| TASK INSTRUCTIONS |
Exact retyping of the data: please keep every word and drop each picture.

⟨

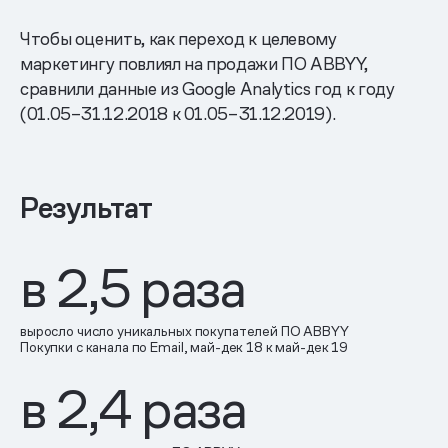
Чтобы оценить, как переход к целевому
маркетингу повлиял на продажи ПО ABBYY,
сравнили данные из Google Analytics год к году
(01.05–31.12.2018 к 01.05–31.12.2019).
Результат
в
2,5
раза
выросло число уникальных покупателей ПО ABBYY
Покупки с канала по Email, май-дек 18 к май-дек 19
в
2,4
раза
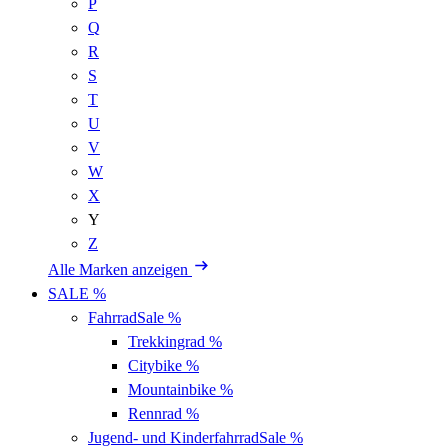
P
Q
R
S
T
U
V
W
X
Y
Z
Alle Marken anzeigen
SALE %
Fahrrad
Sale %
Trekkingrad
%
Citybike
%
Mountainbike
%
Rennrad
%
Jugend- und Kinderfahrrad
Sale %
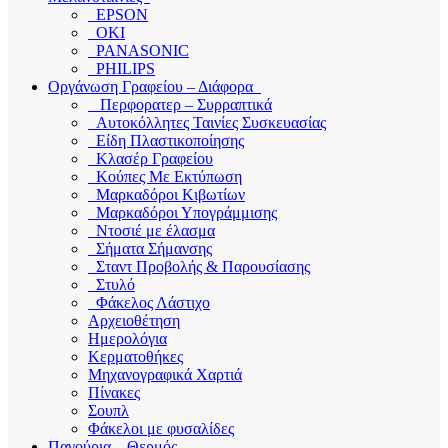
EPSON
OKI
PANASONIC
PHILIPS
Οργάνωση Γραφείου – Διάφορα
Περφορατερ – Συρραπτικά
Αυτοκόλλητες Ταινίες Συσκευασίας
Είδη Πλαστικοποίησης
Κλασέρ Γραφείου
Κούπες Με Εκτύπωση
Μαρκαδόροι Κιβωτίων
Μαρκαδόροι Υπογράμμισης
Ντοσιέ με έλασμα
Σήματα Σήμανσης
Σταντ Προβολής & Παρουσίασης
Στυλό
Φάκελος Λάστιχο
Αρχειοθέτηση
Ημερολόγια
Κερματοθήκες
Μηχανογραφικά Χαρτιά
Πίνακες
Σουπλ
Φάκελοι με φυσαλίδες
Παγούρια – Θερμός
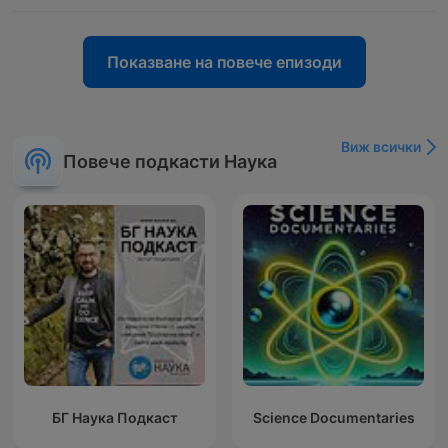
Показване на повече епизоди
Виж всички
Повече подкасти Наука
БГ Наука Подкаст
Science Documentaries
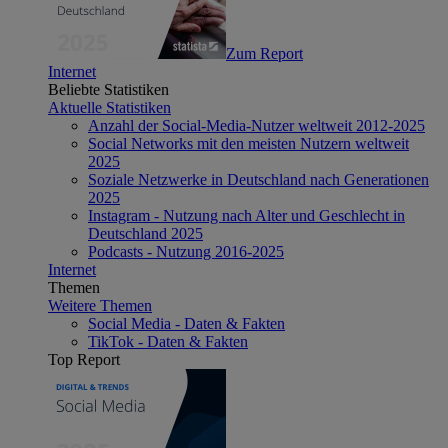
Zum Report
Internet
Beliebte Statistiken
Aktuelle Statistiken
Anzahl der Social-Media-Nutzer weltweit 2012-2025
Social Networks mit den meisten Nutzern weltweit
2025
Soziale Netzwerke in Deutschland nach Generationen
2025
Instagram - Nutzung nach Alter und Geschlecht in
Deutschland 2025
Podcasts - Nutzung 2016-2025
Internet
Themen
Weitere Themen
Social Media - Daten & Fakten
TikTok - Daten & Fakten
Top Report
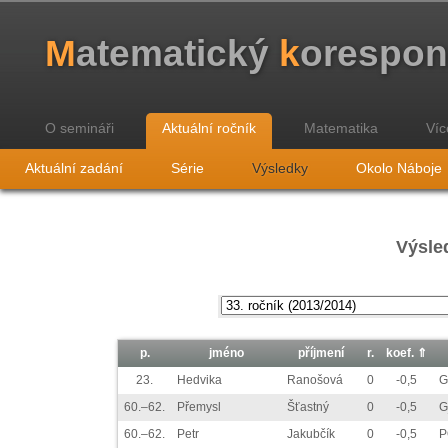
M
atematický
k
orespo
O semináři
Aktuální ročník
Matematika
Víc
Aktuální zadání
Série
Výsledky
Okolo Náboje
Výsled
p.
jméno
příjmení
r.
koef.
⇑
23.
Hedvika
Ranošová
0
-0,5
G
60.–62.
Přemysl
Šťastný
0
-0,5
G
60.–62.
Petr
Jakubčík
0
-0,5
P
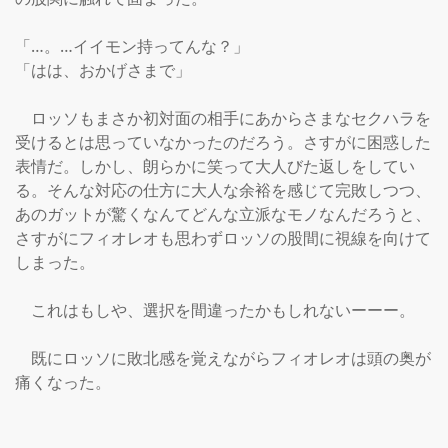
「…。…イイモン持ってんな？」

「はは、おかげさまで」

　ロッソもまさか初対面の相手にあからさまなセクハラを
受けるとは思っていなかったのだろう。さすがに困惑した
表情だ。しかし、朗らかに笑って大人びた返しをしてい
る。そんな対応の仕方に大人な余裕を感じて完敗しつつ、
あのガットが驚くなんてどんな立派なモノなんだろうと、
さすがにフィオレオも思わずロッソの股間に視線を向けて
しまった。

　これはもしや、選択を間違ったかもしれないーーー。

　既にロッソに敗北感を覚えながらフィオレオは頭の奥が
痛くなった。
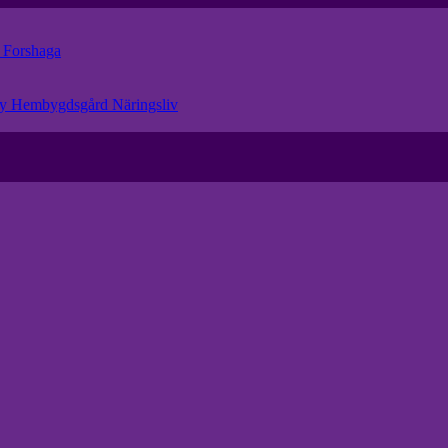
r
Forshaga
eby Hembygdsgård
Näringsliv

⟩

| THE COMPLETED TASK |
Чтобы оценить, как переход к целевому
маркетингу повлиял на продажи ПО ABBYY,
сравнили данные из Google Analytics год к году
(01.05–31.12.2018 к 01.05–31.12.2019).
Результат
в
2,5
раза
выросло число уникальных покупателей ПО ABBYY
Покупки с канала по Email, май-дек 18 к май-дек 19
в
2,4
раза
P
Q
R
S
T
U
V
W
X
Y
Z
Alle Marken anzeigen
SALE %
Fahrrad
Sale %
Trekkingrad
%
Citybike
%
Mountainbike
%
Rennrad
%
Jugend- und Kinderfahrrad
Sale %
EPSON
OKI
PANASONIC
PHILIPS
Οργάνωση Γραφείου – Διάφορα
Περφορατερ – Συρραπτικά
Αυτοκόλλητες Ταινίες Συσκευασίας
Είδη Πλαστικοποίησης
Κλασέρ Γραφείου
Κούπες Με Εκτύπωση
Μαρκαδόροι Κιβωτίων
Μαρκαδόροι Υπογράμμισης
Ντοσιέ με έλασμα
Σήματα Σήμανσης
Σταντ Προβολής & Παρουσίασης
Στυλό
Φάκελος Λάστιχο
Αρχειοθέτηση
Ημερολόγια
Κερματοθήκες
Μηχανογραφικά Χαρτιά
Πίνακες
Σουπλ
Φάκελοι με φυσαλίδες
Παγούρια – Θερμός
Показване на повече епизоди
Виж всички
Повече подкасти Наука
БГ Наука Подкаст
Science Documentaries
Zum Report
Internet
Beliebte Statistiken
Aktuelle Statistiken
Anzahl der Social-Media-Nutzer weltweit 2012-2025
Social Networks mit den meisten Nutzern weltweit
2025
Soziale Netzwerke in Deutschland nach Generationen
2025
Instagram - Nutzung nach Alter und Geschlecht in
Deutschland 2025
Podcasts - Nutzung 2016-2025
Internet
Themen
Weitere Themen
Social Media - Daten & Fakten
TikTok - Daten & Fakten
Top Report
M
atematický
k
orespo
O semináři
Aktuální ročník
Matematika
Víc
Aktuální zadání
Série
Výsledky
Okolo Náboje
Výsled
p.
jméno
příjmení
r.
koef.
⇑
23.
Hedvika
Ranošová
0
-0,5
G
60.–62.
Přemysl
Šťastný
0
-0,5
G
60.–62.
Petr
Jakubčík
0
-0,5
P
「…。…イイモン持ってんな？」

「はは、おかげさまで」

　ロッソもまさか初対面の相手にあからさまなセクハラを
受けるとは思っていなかったのだろう。さすがに困惑した
表情だ。しかし、朗らかに笑って大人びた返しをしてい
る。そんな対応の仕方に大人な余裕を感じて完敗しつつ、
あのガットが驚くなんてどんな立派なモノなんだろうと、
さすがにフィオレオも思わずロッソの股間に視線を向けて
しまった。

　これはもしや、選択を間違ったかもしれないーーー。

　既にロッソに敗北感を覚えながらフィオレオは頭の奥が
痛くなった。
r
Forshaga
eby Hembygdsgård
Näringsliv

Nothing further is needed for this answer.